In our first book in more than five years, The Motley Fool Million Dollar Portfolio: How to Build and Grow a Panic-Proof Investment Portfolio, we present the investing playbook we believe will help you amass that million-dollar portfolio. The book (on sale today) presents the strategies -- value, growth, small, large, domestic, international -- we preach and practice every day at The Motley Fool. But our new book goes one step further: It shows you how to put all those strategies together.

Below, you'll find an exclusive excerpt from our newly released book.

Getting started
Americans make three primary investment mistakes. A startlingly large portion of our populace stands on the market's sidelines forever, missing out on the greatest builder of wealth available to the average (law-abiding) citizen. Many Americans just never save -- or invest -- anything. This is the greatest mistake of all. No matter your age, the best time to start investing is now.
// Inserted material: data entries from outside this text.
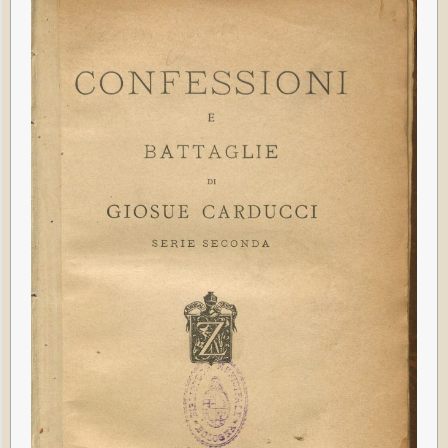
A
N
T
E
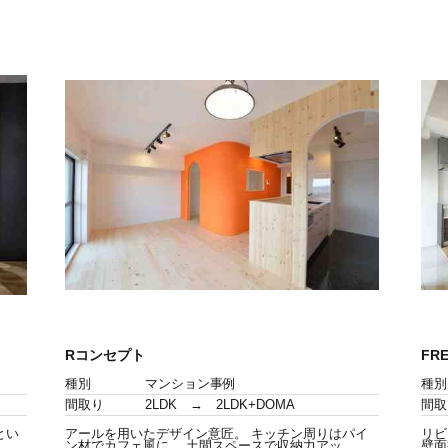
Rコンセプト
FR
種別
マンション事例
種別
間取り
2LDK → 2LDK+DOMA
間取
とい
アールを用いたデザイン意匠。 キッチン周りはパイ
リビ
ン材でカフェ風に。 土間スペースで収納力アッ
壁面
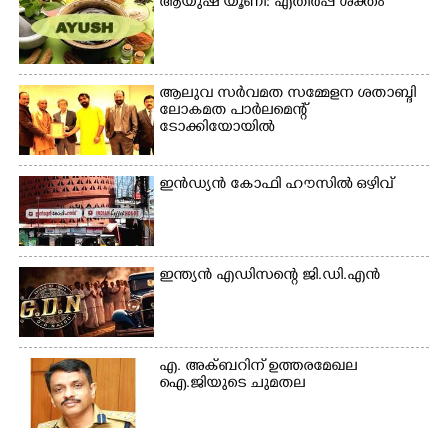
ആയുഷ് യൂണി: എതിർപ്പ് ശക്തം
ആലുവ സർവമത സമ്മേളന ശതാബ്ദി
ലോകമത പാർലമെന്റ്
ടോക്കിയോയിൽ
ഇൻഡ്യൻ കോഫി ഹൗസിൽ ഒഴിവ്
ഇന്ത്യൻ എഡിസന്റെ ജി.ഡി.എൻ
എ. അക്ബറിന് ഉത്തരമേഖല
ഐ.ജിയുടെ ചുമതല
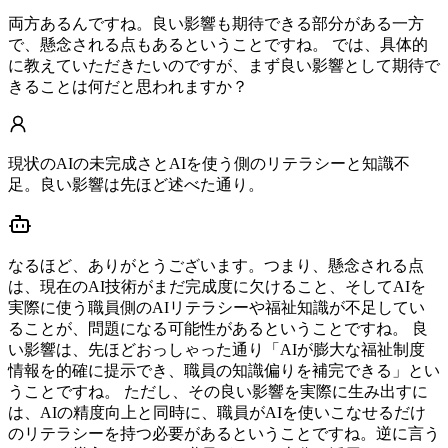
両方あるんですね。良い影響も期待できる部分がある一方
で、懸念される点もあるということですね。 では、具体的
に教えていただきたいのですが、まず良い影響として期待で
きることは何だと思われますか？
現状のAIの未完成さとAIを使う側のリテラシーと知識不
足。良い影響は先ほど述べた通り。
なるほど、ありがとうございます。つまり、懸念される点
は、現在のAI技術がまだ完成度に欠けること、そしてAIを
実際に使う職員側のAIリテラシーや福祉知識が不足してい
ることが、問題になる可能性があるということですね。 良
い影響は、先ほどおっしゃった通り「AIが膨大な福祉制度
情報を的確に提示でき、職員の知識偏りを補完できる」とい
うことですね。 ただし、その良い影響を実際に生み出すに
は、AIの精度向上と同時に、職員がAIを使いこなせるだけ
のリテラシーを持つ必要があるということですね。逆に言う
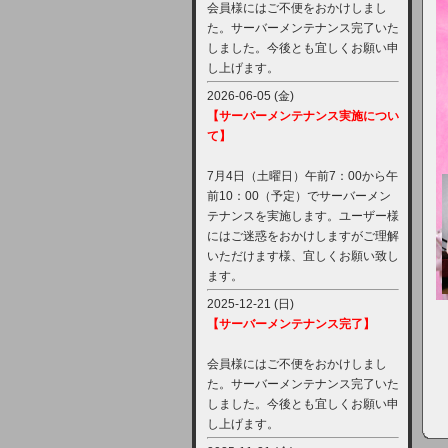
会員様にはご不便をおかけしまし
た。サーバーメンテナンス完了いた
しました。今後とも宜しくお願い申
し上げます。
2026-06-05 (金)
【サーバーメンテナンス実施につい
て】
7月4日（土曜日）午前7：00から午
前10：00（予定）でサーバーメン
テナンスを実施します。ユーザー様
にはご迷惑をおかけしますがご理解
いただけます様、宜しくお願い致し
ます。
2025-12-21 (日)
【サーバーメンテナンス完了】
会員様にはご不便をおかけしまし
た。サーバーメンテナンス完了いた
しました。今後とも宜しくお願い申
し上げます。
The second biggest investment mistake is waiting too long to start. It turns out that financial independence can't be achieved as quickly as everything else in our lives: 90 seconds in the microwave oven, one-click buying on a website, or speed dial on our mobile phone.

The third biggest investment mistake is the subject of this book. People with this affliction might have money put away and may have purchased some mutual funds and even a few stocks. They've recognized the value of getting started, allowing the returns to compound over time. They make us proud. But they often have one tragic flaw: They are wildly unsuccessful pickers of stocks.

Picking good stocks
Investors often pick the wrong stocks and build the wrong kind of portfolio. They lack any coherent strategy. When the stocks they buy inevitably drop -- at least temporarily -- these folks cash out their shares and take a loss, running from the market altogether. Or they invest in bad stocks and stay with them for too long, "just hoping to get back to even." These strategies combine the damaging elements of desperation, blind optimism, and greed. 

But even the most comically inept investor is in a far better situation than the non-investor or the latecomer. Because while the first two groups need to undergo a near-religious conversion before they see the light, a bad investor just needs a bit of strategy and guidance to accompany an existing practice and passion. 

This stuff is eminently teachable. It's what this book is for. Think about how hard it is for many of us to get past those first two mistakes. The odds are stacked against an early start at successful investing. Most Americans begin their professional careers saddled with credit card debt and student loans while trying to pay for all that life entails, often on a relatively small starting wage. There's not a lot of cash floating around. And even in the unlikely event that their couch cushions were overflowing with $20 bills, most people wouldn't know how to properly put the found money to the best possible use. Our high schools and universities have failed miserably to educate their students about how or why to invest. For the most part, no one has stressed the importance of saving and the value of investing, so they wander relatively blindly (or at least shortsightedly).